↓↓↓
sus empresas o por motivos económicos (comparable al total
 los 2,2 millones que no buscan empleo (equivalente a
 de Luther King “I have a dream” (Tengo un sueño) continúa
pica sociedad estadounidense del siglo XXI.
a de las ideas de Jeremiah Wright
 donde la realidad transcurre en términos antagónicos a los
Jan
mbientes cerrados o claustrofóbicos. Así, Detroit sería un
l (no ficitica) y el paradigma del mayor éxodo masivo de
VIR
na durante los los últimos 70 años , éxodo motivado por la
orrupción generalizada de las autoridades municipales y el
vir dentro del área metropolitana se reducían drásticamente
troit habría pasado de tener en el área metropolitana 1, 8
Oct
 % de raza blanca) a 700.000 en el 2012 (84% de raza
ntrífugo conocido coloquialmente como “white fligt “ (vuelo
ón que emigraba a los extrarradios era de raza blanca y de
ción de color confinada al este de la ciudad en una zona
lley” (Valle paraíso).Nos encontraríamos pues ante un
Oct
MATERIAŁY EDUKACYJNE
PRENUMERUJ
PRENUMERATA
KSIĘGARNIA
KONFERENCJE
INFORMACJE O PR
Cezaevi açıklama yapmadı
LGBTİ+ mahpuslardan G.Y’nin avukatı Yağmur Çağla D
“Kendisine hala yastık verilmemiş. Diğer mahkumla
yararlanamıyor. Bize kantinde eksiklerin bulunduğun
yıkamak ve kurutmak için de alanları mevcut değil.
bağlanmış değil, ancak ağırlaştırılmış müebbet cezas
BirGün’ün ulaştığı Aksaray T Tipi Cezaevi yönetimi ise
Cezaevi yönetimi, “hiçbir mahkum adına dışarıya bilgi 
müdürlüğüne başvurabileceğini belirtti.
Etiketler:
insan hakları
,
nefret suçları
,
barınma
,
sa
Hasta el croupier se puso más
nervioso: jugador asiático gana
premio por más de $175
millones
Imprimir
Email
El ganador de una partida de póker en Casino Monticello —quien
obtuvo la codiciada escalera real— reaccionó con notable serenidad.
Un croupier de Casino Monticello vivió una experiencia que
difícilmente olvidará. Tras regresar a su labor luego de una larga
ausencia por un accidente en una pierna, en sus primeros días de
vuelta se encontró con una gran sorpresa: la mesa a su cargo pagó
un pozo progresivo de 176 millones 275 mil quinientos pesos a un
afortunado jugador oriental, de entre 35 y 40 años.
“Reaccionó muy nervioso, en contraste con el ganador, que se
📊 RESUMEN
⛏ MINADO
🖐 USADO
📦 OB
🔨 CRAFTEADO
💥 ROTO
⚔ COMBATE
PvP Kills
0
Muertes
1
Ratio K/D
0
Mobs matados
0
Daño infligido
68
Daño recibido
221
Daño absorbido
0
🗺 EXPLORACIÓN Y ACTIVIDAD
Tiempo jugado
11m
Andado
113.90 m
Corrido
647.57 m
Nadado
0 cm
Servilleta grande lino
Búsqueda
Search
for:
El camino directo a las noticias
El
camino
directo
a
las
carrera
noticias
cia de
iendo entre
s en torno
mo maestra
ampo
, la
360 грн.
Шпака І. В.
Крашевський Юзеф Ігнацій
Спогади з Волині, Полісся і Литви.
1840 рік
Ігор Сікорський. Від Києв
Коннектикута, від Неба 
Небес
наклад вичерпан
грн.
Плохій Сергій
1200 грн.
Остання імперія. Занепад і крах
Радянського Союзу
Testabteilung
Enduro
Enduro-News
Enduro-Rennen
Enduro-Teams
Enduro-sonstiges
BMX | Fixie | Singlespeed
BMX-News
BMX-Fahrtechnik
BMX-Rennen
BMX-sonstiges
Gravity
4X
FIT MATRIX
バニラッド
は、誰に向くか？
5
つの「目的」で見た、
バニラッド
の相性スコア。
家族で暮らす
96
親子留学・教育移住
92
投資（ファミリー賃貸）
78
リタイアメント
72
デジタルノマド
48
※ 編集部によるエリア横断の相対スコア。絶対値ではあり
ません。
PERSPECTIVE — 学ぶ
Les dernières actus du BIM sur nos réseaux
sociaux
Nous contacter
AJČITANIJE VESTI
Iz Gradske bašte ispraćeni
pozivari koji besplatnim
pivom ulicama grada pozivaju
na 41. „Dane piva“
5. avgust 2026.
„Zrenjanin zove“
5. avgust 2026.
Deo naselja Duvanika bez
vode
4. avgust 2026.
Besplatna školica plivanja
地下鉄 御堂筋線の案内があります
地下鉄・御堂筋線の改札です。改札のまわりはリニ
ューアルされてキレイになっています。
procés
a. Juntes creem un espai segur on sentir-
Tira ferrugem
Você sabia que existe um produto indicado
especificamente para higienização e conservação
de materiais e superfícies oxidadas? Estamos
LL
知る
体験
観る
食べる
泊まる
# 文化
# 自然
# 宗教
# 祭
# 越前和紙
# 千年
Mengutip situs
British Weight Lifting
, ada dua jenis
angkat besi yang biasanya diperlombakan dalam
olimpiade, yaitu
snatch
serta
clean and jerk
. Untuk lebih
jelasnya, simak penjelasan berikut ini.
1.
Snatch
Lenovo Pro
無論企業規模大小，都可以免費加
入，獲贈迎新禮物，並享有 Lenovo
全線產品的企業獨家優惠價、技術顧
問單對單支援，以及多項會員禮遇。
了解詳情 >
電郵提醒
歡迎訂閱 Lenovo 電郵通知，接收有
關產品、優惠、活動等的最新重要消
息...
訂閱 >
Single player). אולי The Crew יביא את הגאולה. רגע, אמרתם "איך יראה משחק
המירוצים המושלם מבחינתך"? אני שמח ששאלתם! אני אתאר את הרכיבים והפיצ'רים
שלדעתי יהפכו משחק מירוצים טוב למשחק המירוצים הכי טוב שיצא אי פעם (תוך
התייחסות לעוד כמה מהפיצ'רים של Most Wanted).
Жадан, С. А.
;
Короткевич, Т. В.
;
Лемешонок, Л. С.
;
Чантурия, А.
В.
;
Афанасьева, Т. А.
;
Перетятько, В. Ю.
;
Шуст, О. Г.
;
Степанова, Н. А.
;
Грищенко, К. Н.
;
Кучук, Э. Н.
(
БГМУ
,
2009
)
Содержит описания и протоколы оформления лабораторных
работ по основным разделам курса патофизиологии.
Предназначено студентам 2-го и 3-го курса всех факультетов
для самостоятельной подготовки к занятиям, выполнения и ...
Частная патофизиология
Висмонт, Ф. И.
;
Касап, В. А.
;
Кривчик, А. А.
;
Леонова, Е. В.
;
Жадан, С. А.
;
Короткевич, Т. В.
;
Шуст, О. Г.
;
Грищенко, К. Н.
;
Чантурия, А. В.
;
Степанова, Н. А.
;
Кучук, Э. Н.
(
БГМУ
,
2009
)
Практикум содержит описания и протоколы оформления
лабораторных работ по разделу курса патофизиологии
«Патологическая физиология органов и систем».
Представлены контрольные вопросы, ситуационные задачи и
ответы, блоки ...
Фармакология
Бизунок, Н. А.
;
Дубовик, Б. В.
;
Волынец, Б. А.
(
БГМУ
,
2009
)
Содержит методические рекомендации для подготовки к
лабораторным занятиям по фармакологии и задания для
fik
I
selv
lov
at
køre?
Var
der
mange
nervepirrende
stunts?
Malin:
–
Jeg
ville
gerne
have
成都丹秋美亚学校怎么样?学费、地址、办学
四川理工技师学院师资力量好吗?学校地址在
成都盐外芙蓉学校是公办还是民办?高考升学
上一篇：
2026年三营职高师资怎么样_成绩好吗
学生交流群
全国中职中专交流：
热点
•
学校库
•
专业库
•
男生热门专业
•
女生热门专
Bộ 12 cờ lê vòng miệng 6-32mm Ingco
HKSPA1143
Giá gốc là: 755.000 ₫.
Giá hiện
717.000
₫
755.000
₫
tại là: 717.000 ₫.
↑↑↑
[INSTRUCTIONS TO FOLLOW]
Find the string "описания" in the records, then copy each line where it occurs.

[WRITTEN RESPONSE]
Содержит описания и протоколы оформления лабораторных
Практикум содержит описания и протоколы оформления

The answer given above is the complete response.